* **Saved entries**
::::::::::
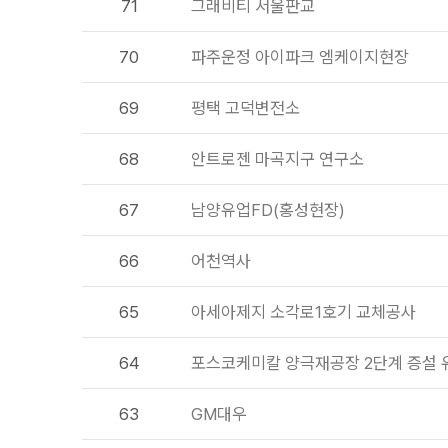
71
그래비티 서울판교
70
파주운정 아이파크 엠케이지현장
69
평택 고덕변전소
68
안트로젠 마곡지구 연구소
67
남양유업FD(홍성현장)
66
어천역사
65
아세아제지 소각로1호기 교체공사
64
포스코케미칼 양극재공장 2단계 증설
63
GM대우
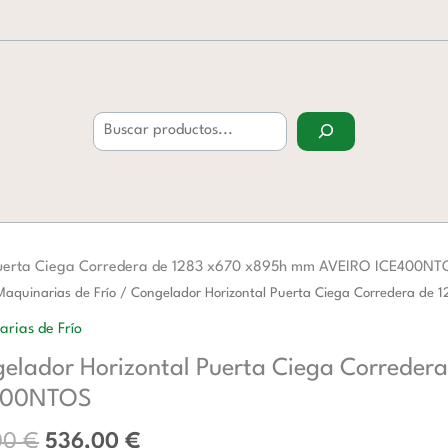
Buscar
Puerta Ciega Corredera de 1283 x670 x895h mm AVEIRO ICE400NT
El
El
ador
Maquinarias de Frío
/ Congelador Horizontal Puerta Ciega Corredera d
precio
precio
tal
rias de Frío
original
actual
elador Horizontal Puerta Ciega Correde
era:
es:
871,00 €.
536,00 €.
400NTOS
era
00
€
536,00
€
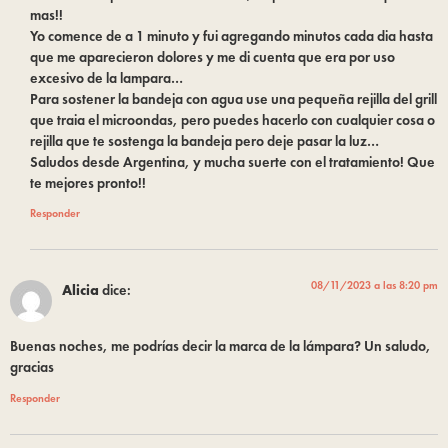
mas!!
Yo comence de a 1 minuto y fui agregando minutos cada dia hasta
que me aparecieron dolores y me di cuenta que era por uso
excesivo de la lampara…
Para sostener la bandeja con agua use una pequeña rejilla del grill
que traia el microondas, pero puedes hacerlo con cualquier cosa o
rejilla que te sostenga la bandeja pero deje pasar la luz…
Saludos desde Argentina, y mucha suerte con el tratamiento! Que
te mejores pronto!!
Responder
08/11/2023 a las 8:20 pm
Alicia
dice:
Buenas noches, me podrías decir la marca de la lámpara? Un saludo,
gracias
Responder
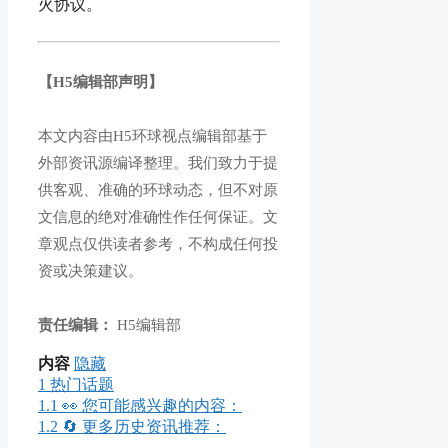
火协议。
【H5编辑部声明】
本文内容由H5环球视点编辑部基于
外部资讯源编译整理。我们致力于提
供客观、准确的环球动态，但不对原
文信息的绝对准确性作任何保证。文
章观点仅供读者参考，不构成任何投
资或决策建议。
责任编辑：
H5编辑部
内容
隐藏
1
热门话题
1.1
👀 您可能感兴趣的内容：
1.2
🔄 更多历史资讯推荐：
::::::::::
* **Task instructions**
Go through the data line by line and say how many lines contain "Ciega". Give the number alone.

* **Exercise result**
3